GN - Who Knew?
I stand on a Pelican 1620 case with my Nikon D300 camera, 18-200 lens, Manfrotto monopod, and Stroboframe flash bracket. For about 4 hours...and then I need medication. It is a simple recording of dancers on a plain black stage. The stage lighting is not so good as to permit ambient light photography so I use a couple of SB 700 flashes to illuminate them and stop action.
I use two flashes because the shooting is rapid and the batteries get hot. I rest one with the batteries out on the cold floor as I use the other one. There are 500 to 800 shots needed, so the batteries get a hammering.
I have taken to using one-shot AA lithium batteries for their capacity. But I always wanted to limit the amount of electricity going out with each shot to extend the life. Up until now I have left the SB700 flashes set at iTTL BL and been happy with the results, but idly searching through the internet...
I found a site that adequately explained the GN setting on the Nikon SB 700 flashes - and it seemed to just suit the situation I was going to be in. Once you set the flash on and click it down to the GN, the SB 700 extracts information thr0ugh the hot shoe as regards the ISO and aperture you are using. It tells you on the LCD screen the range of the flash. In my case it was 800ISO, f:8 and 37 -45 feet.
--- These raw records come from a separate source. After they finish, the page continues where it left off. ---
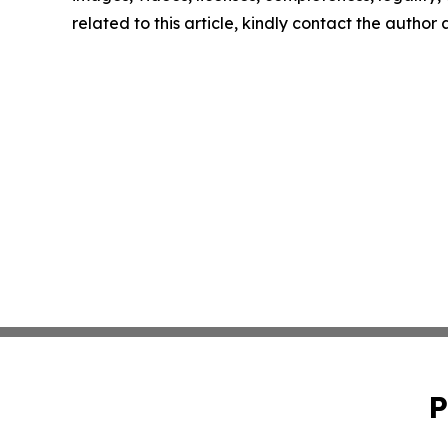
related to this article, kindly contact the author
P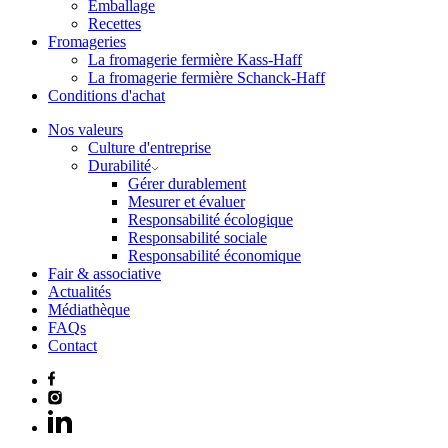
Emballage
Recettes
Fromageries
La fromagerie fermière Kass-Haff
La fromagerie fermière Schanck-Haff
Conditions d'achat
Nos valeurs
Culture d'entreprise
Durabilité
Gérer durablement
Mesurer et évaluer
Responsabilité écologique
Responsabilité sociale
Responsabilité économique
Fair & associative
Actualités
Médiathèque
FAQs
Contact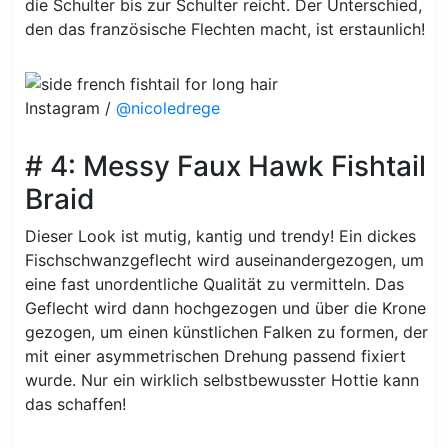
die Schulter bis zur Schulter reicht. Der Unterschied,
den das französische Flechten macht, ist erstaunlich!
Instagram /
@nicoledrege
# 4: Messy Faux Hawk Fishtail
Braid
Dieser Look ist mutig, kantig und trendy! Ein dickes
Fischschwanzgeflecht wird auseinandergezogen, um
eine fast unordentliche Qualität zu vermitteln. Das
Geflecht wird dann hochgezogen und über die Krone
gezogen, um einen künstlichen Falken zu formen, der
mit einer asymmetrischen Drehung passend fixiert
wurde. Nur ein wirklich selbstbewusster Hottie kann
das schaffen!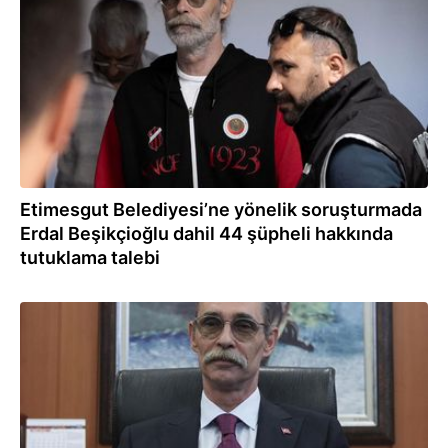
Etimesgut Belediyesi’ne yönelik soruşturmada
Erdal Beşikçioğlu dahil 44 şüpheli hakkında
tutuklama talebi
02.08.2026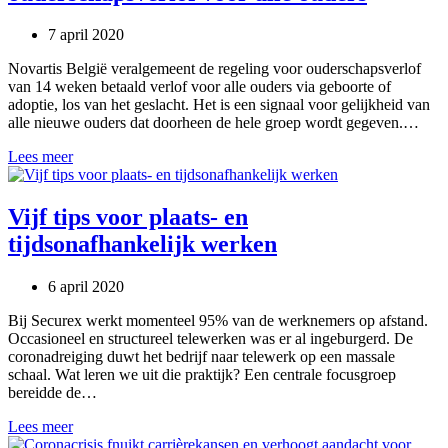
7 april 2020
Novartis België veralgemeent de regeling voor ouderschapsverlof
van 14 weken betaald verlof voor alle ouders via geboorte of
adoptie, los van het geslacht. Het is een signaal voor gelijkheid van
alle nieuwe ouders dat doorheen de hele groep wordt gegeven.…
Novartis
Lees meer
België
veralgemeent
ouderschapsverlof
Vijf tips voor plaats- en
voor
tijdsonafhankelijk werken
alle
ouders
6 april 2020
Bij Securex werkt momenteel 95% van de werknemers op afstand.
Occasioneel en structureel telewerken was er al ingeburgerd. De
coronadreiging duwt het bedrijf naar telewerk op een massale
schaal. Wat leren we uit die praktijk? Een centrale focusgroep
bereidde de…
Vijf
Lees meer
tips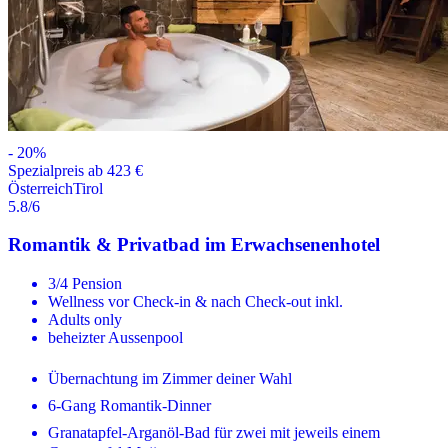
-
20
%
Spezialpreis ab 423 €
Österreich
Tirol
5.8
/6
Romantik & Privatbad im Erwachsenenhotel
3/4 Pension
Wellness vor Check-in & nach Check-out inkl.
Adults only
beheizter Aussenpool
Übernachtung im Zimmer deiner Wahl
6-Gang Romantik-Dinner
Granatapfel-Arganöl-Bad für zwei mit jeweils einem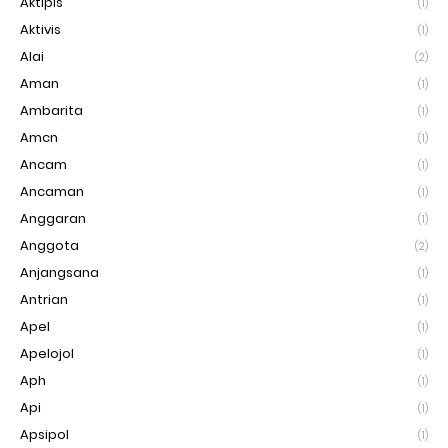
Aktipis
(1)
Aktivis
(1)
Alai
(2)
Aman
(1)
Ambarita
(1)
Amcn
(1)
Ancam
(1)
Ancaman
(1)
Anggaran
(1)
Anggota
(2)
Anjangsana
(1)
Antrian
(1)
Apel
(1)
Apelojol
(1)
Aph
(1)
Api
(1)
Apsipol
(1)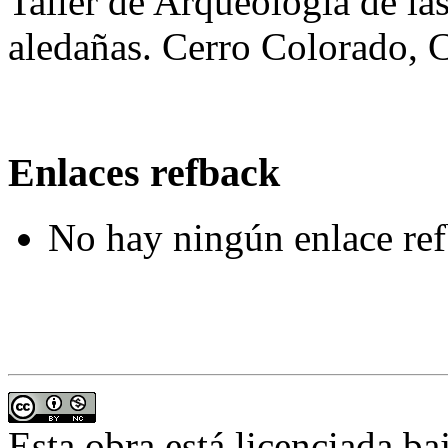
Taller de Arqueología de la
aledañas. Cerro Colorado, 
Enlaces refback
No hay ningún enlace ref
Esta obra está licenciada b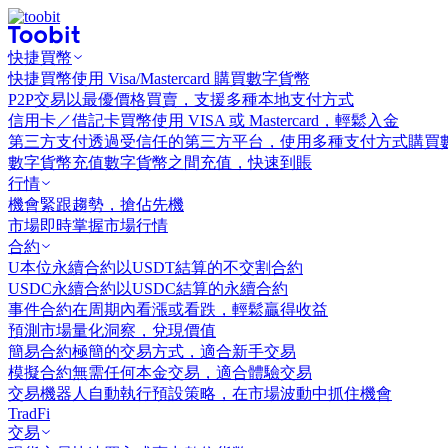
快捷買幣
快捷買幣
使用 Visa/Mastercard 購買數字貨幣
P2P交易
以最優價格買賣，支援多種本地支付方式
信用卡／借記卡買幣
使用 VISA 或 Mastercard，輕鬆入金
第三方支付
透過受信任的第三方平台，使用多種支付方式購買
數字貨幣充值
數字貨幣之間充值，快速到賬
行情
機會
緊跟趨勢，搶佔先機
市場
即時掌握市場行情
合約
U本位永續合約
以USDT結算的不交割合約
USDC永續合約
以USDC結算的永續合約
事件合約
在周期內看漲或看跌，輕鬆贏得收益
預測市場
量化洞察，兌現價值
簡易合約
極簡的交易方式，適合新手交易
模擬合約
無需任何本金交易，適合體驗交易
交易機器人
自動執行預設策略，在市場波動中抓住機會
TradFi
交易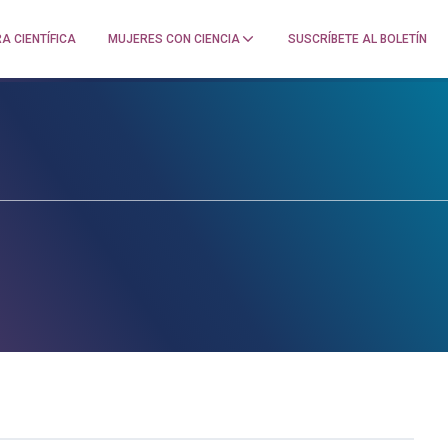
A CIENTÍFICA
MUJERES CON CIENCIA
SUSCRÍBETE AL BOLETÍN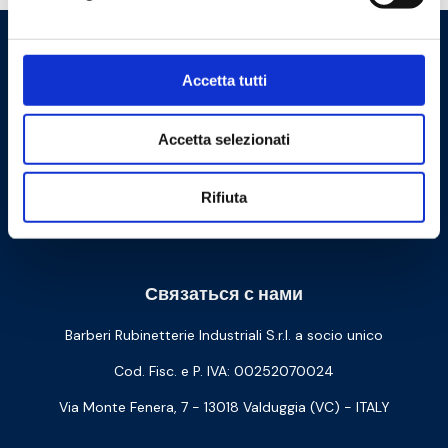
Accetta tutti
Accetta selezionati
Rifiuta
Cookie Policy
Privacy Policy
Связаться с нами
Barberi Rubinetterie Industriali S.r.l. a socio unico
Cod. Fisc. e P. IVA: 00252070024
Via Monte Fenera, 7 - 13018 Valduggia (VC) - ITALY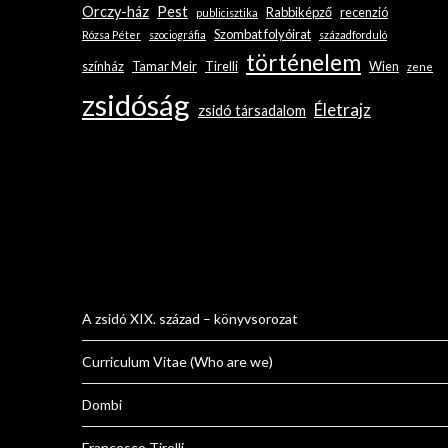
Orczy-ház
Pest
Rabbiképző
recenzió
publicisztika
Szombat folyóirat
Rózsa Péter
szociográfia
századforduló
történelem
színház
Tamar Meir
Tirelli
Wien
zene
zsidóság
Életrajz
zsidó társadalom
A zsidó XIX. század – könyvsorozat
Curriculum Vitae (Who are we)
Dombi
Francesco Tirelli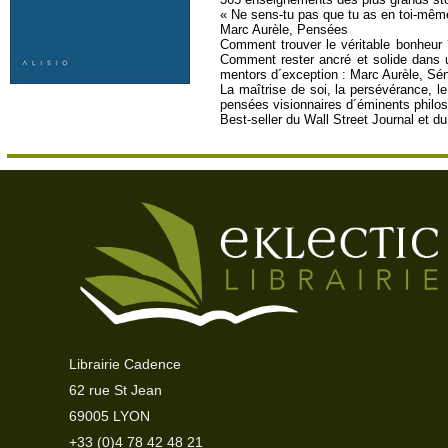
« Ne sens-tu pas que tu as en toi-même
Marc Aurèle, Pensées
Comment trouver le véritable bonheur ?
Comment rester ancré et solide dans u
mentors d´exception : Marc Aurèle, Sén
La maîtrise de soi, la persévérance, le
pensées visionnaires d´éminents philoso
Best-seller du Wall Street Journal et 
Librairie Cadence
62 rue St Jean
69005 LYON
+33 (0)4 78 42 48 21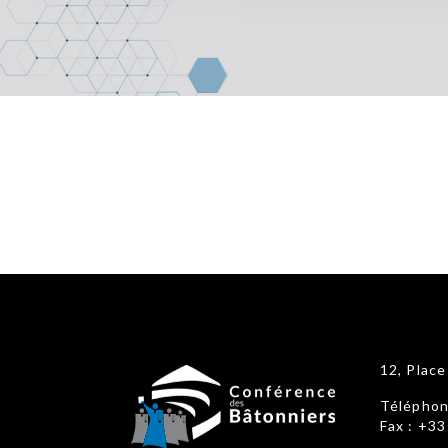
12, Plac
Téléphon
Fax : +33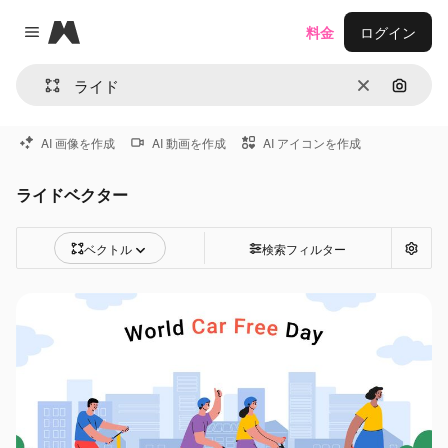
Magnific
料金
ログイン
Close menu
消去
画像で
AI 画像を作成
AI 動画を作成
AI アイコンを作成
ライドベクター
ベクトル
検索フィルター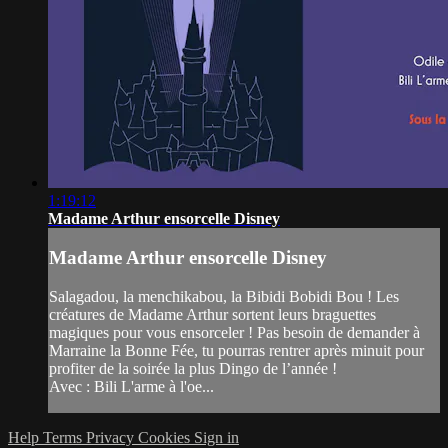
1:19:12
Madame Arthur ensorcelle Disney
Madame Arthur ensorcelle Disney
Salagadou, la menchikabou, la Bibidi Bobidi Bou ! Les
créatures de Madame Arthur sortent leurs braguettes
magiques pour vous ensorceler ! Pas besoin de demander à
Marraine la Bonne Fée, tu pourras rentrer après minuit pour
profiter de la soirée la plus Dingo de l’année !
Avec : Bili L'arme à l'oe...
Help
Terms
Privacy
Cookies
Sign in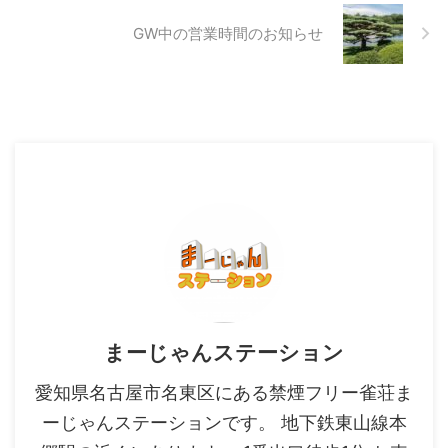
GW中の営業時間のお知らせ
まーじゃんステーション
愛知県名古屋市名東区にある禁煙フリー雀荘ま
ーじゃんステーションです。 地下鉄東山線本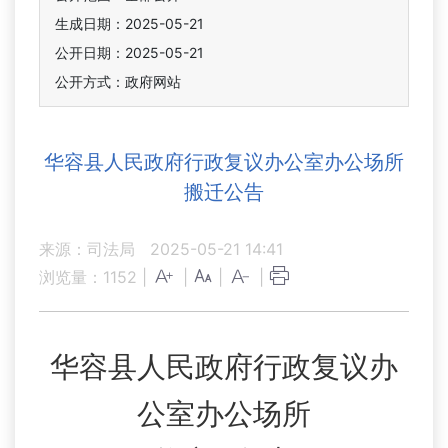
生成日期：2025-05-21
公开日期：2025-05-21
公开方式：政府网站
华容县人民政府行政复议办公室办公场所
搬迁公告
来源：司法局
2025-05-21 14:41
浏览量：
1152
|
|
|
|
华容县
人民政府行政复议办
公室办公场所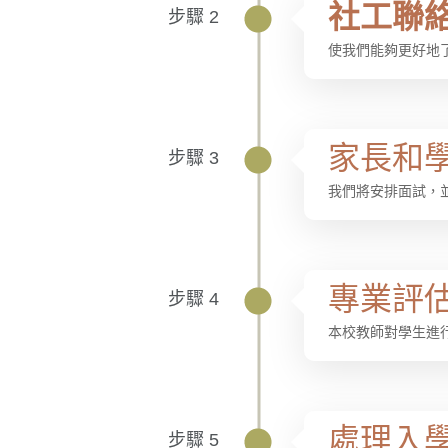
社工聯絡
步驟 2
使我們能夠更好地
家長和學
步驟 3
我們將安排面試，
專業評
步驟 4
本校教師對學生進
處理入
步驟 5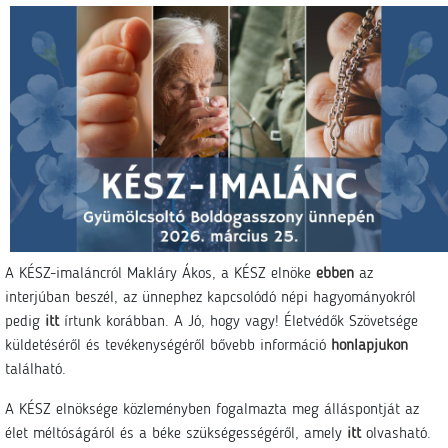
A KÉSZ-imaláncról Makláry Ákos, a KÉSZ elnöke
ebben
az
interjúban beszél, az ünnephez kapcsolódó népi hagyományokról
pedig
itt
írtunk korábban. A Jó, hogy vagy! Életvédők Szövetsége
küldetéséről és tevékenységéről bővebb információ
honlapjukon
található.
A KÉSZ elnöksége közleményben fogalmazta meg álláspontját az
élet méltóságáról és a béke szükségességéről, amely
itt
olvasható.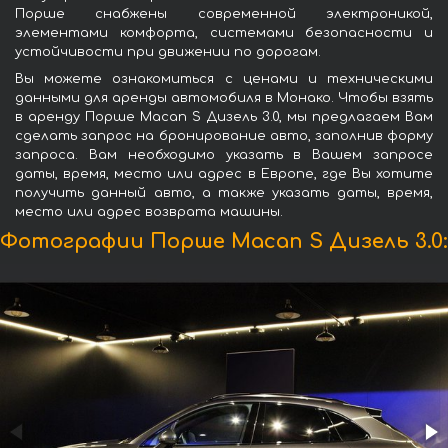
Порше снабжены современной электроникой,
элементами комфорта, системами безопасности и
устойчивости при движении по дорогам.
Вы можете ознакомиться с ценами и техническими
данными для аренды автомобиля в Монако. Чтобы взять
в аренду Порше Macan S Дизель 3.0, мы предлагаем Вам
сделать запрос на бронирование авто, заполнив форму
запроса. Вам необходимо указать в Вашем запросе
даты, время, место или адрес в Европе, где Вы хотите
получить данный авто, а также указать даты, время,
место или адрес возврата машины.
Фотографии Порше Macan S Дизель 3.0: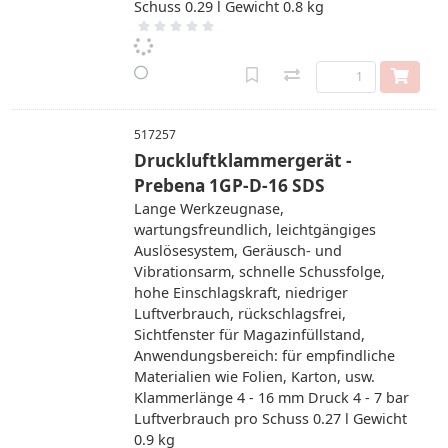
Schuss 0.29 l Gewicht 0.8 kg
517257
Druckluftklammergerät -
Prebena 1GP-D-16 SDS
Lange Werkzeugnase,
wartungsfreundlich, leichtgängiges
Auslösesystem, Geräusch- und
Vibrationsarm, schnelle Schussfolge,
hohe Einschlagskraft, niedriger
Luftverbrauch, rückschlagsfrei,
Sichtfenster für Magazinfüllstand,
Anwendungsbereich: für empfindliche
Materialien wie Folien, Karton, usw.
Klammerlänge 4 - 16 mm Druck 4 - 7 bar
Luftverbrauch pro Schuss 0.27 l Gewicht
0.9 kg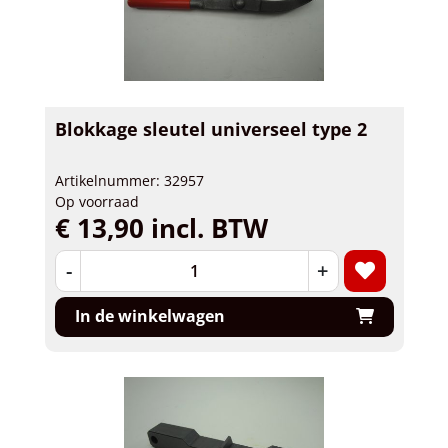
Blokkage sleutel universeel type 2
Artikelnummer: 32957
Op voorraad
€ 13,90 incl. BTW
-
+
In de winkelwagen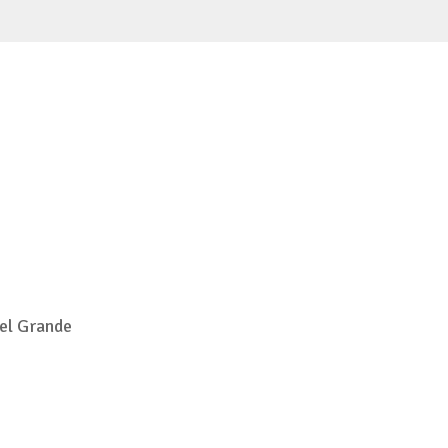
el Grande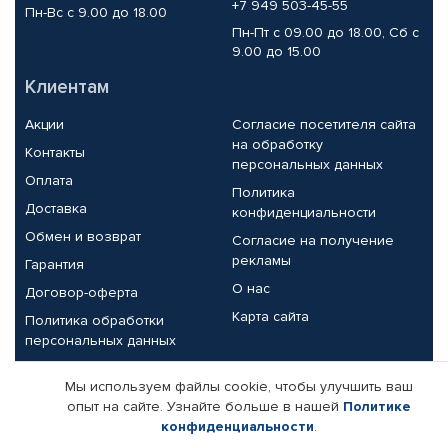
+7 949 503-45-55
Пн-Вс с 9.00 до 18.00
Пн-Пт с 09.00 до 18.00, Сб с
9.00 до 15.00
Клиентам
Акции
Согласие посетителя сайта
на обработку
Контакты
персональных данных
Оплата
Политика
Доставка
конфиденциальности
Обмен и возврат
Согласие на получение
рекламы
Гарантия
О нас
Договор-оферта
Карта сайта
Политика обработки
персональных данных
Партнерам
Мы используем файлы cookie, чтобы улучшить ваш
опыт на сайте. Узнайте больше в нашей
Политике
Корпоративным клиентам
Реквизиты компании
конфиденциальности
.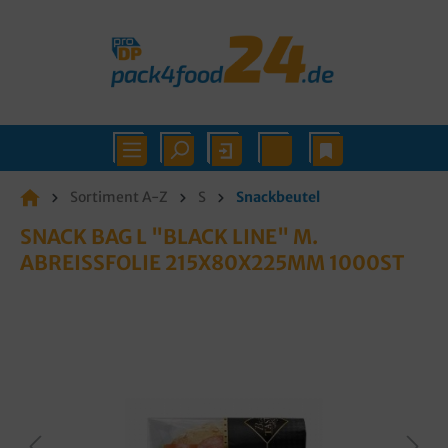
Sortiment A-Z
S
Snackbeutel
SNACK BAG L "BLACK LINE" M.
ABREISSFOLIE 215X80X225MM 1000ST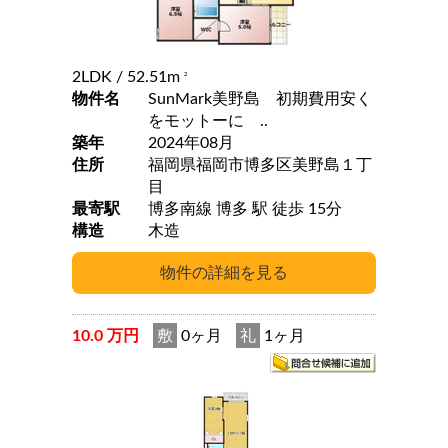
2LDK
/ 52.51m
2
物件名
SunMark美野島 初期費用安く
をモットーに ..
築年
2024年08月
住所
福岡県福岡市博多区美野島１丁
目
最寄駅
博多南線 博多 駅 徒歩 15分
構造
木造
10.0 万円
敷
0ヶ月
礼
1ヶ月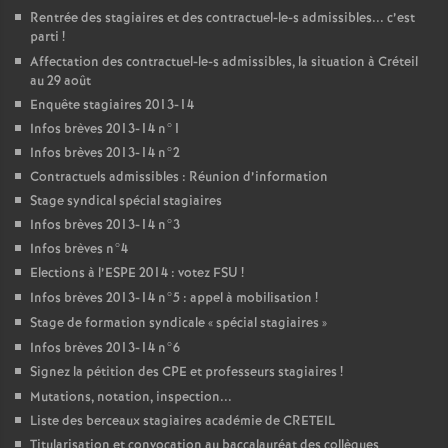
Rentrée des stagiaires et des contractuel-le-s admissibles... c’est
parti
!
Affectation des contractuel-le-s admissibles, la situation à Créteil
au 29 août
Enquête stagiaires 2013-14
Infos brèves 2013-14 n°1
Infos brèves 2013-14 n°2
Contractuels admissibles : Réunion d’information
Stage syndical spécial stagiaires
Infos brèves 2013-14 n°3
Infos brèves n°4
Elections à l’
ESPE
2014 : votez
FSU
!
Infos brèves 2013-14 n°5 : appel à mobilisation
!
Stage de formation syndicale «
spécial stagiaires
»
Infos brèves 2013-14 n°6
Signez la pétition des
CPE
et professeurs stagiaires
!
Mutations, notation, inspection...
Liste des berceaux stagiaires académie de
CRETEIL
Titularisation et convocation au baccalauréat des collègues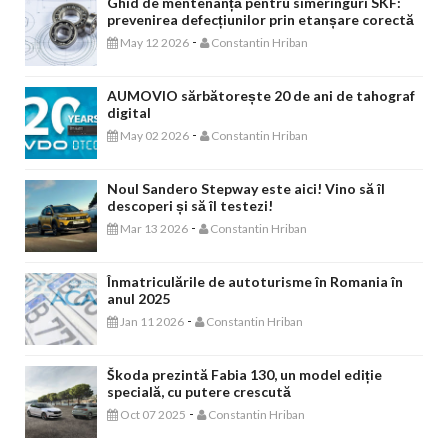
Ghid de mentenanță pentru simeringuri SKF:
prevenirea defecțiunilor prin etanșare corectă
-
May 12 2026
Constantin Hriban
AUMOVIO sărbătorește 20 de ani de tahograf
digital
-
May 02 2026
Constantin Hriban
Noul Sandero Stepway este aici! Vino să îl
descoperi și să îl testezi!
-
Mar 13 2026
Constantin Hriban
Înmatriculările de autoturisme în Romania în
anul 2025
-
Jan 11 2026
Constantin Hriban
Škoda prezintă Fabia 130, un model ediție
specială, cu putere crescută
-
Oct 07 2025
Constantin Hriban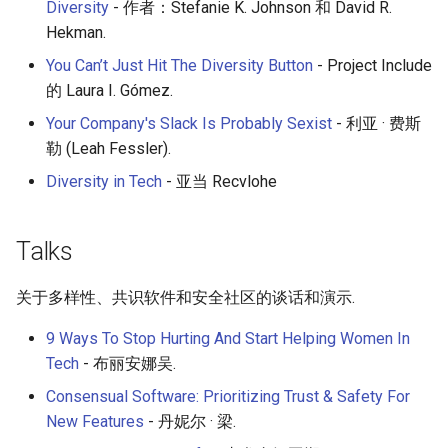
Diversity
- 作者：Stefanie K. Johnson 和 David R.
Hekman.
You Can’t Just Hit The Diversity Button
- Project Include
的 Laura I. Gómez.
Your Company's Slack Is Probably Sexist
- 利亚 · 费斯
勒 (Leah Fessler).
Diversity in Tech
- 亚当 Recvlohe
Talks
关于多样性、共识软件和安全社区的谈话和演示.
9 Ways To Stop Hurting And Start Helping Women In
Tech
- 布丽安娜吴.
Consensual Software: Prioritizing Trust & Safety For
New Features
- 丹妮尔 · 梁.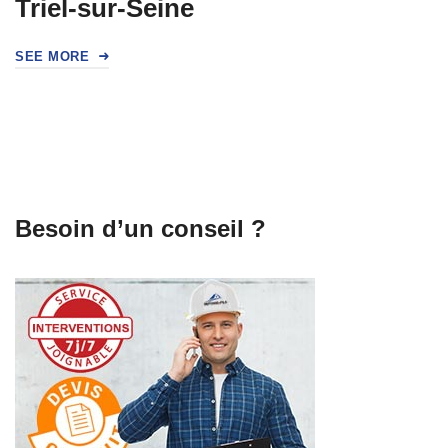
Triel-sur-Seine
SEE MORE
Besoin d’un conseil ?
As I was fixed and the dancers were restricted to a stage at about the 40 foot mark, it all worked. the flash did not need to give out a pre-flash and then calculate the next move and the camera was never fooled by what refection came back from bright costume or dark stage. Each flash was consistent. It saved enough electricity to allow me to do the whole shoot on one set of lithiums.
Not a setting you could use every time, but a great resource for just this sort of situation. Yet another example of how good the SB 700 is!
Note: I have just about decided to get rechargeable NiMh batteries from here at the shop - they'll pay for themselves in 6 months.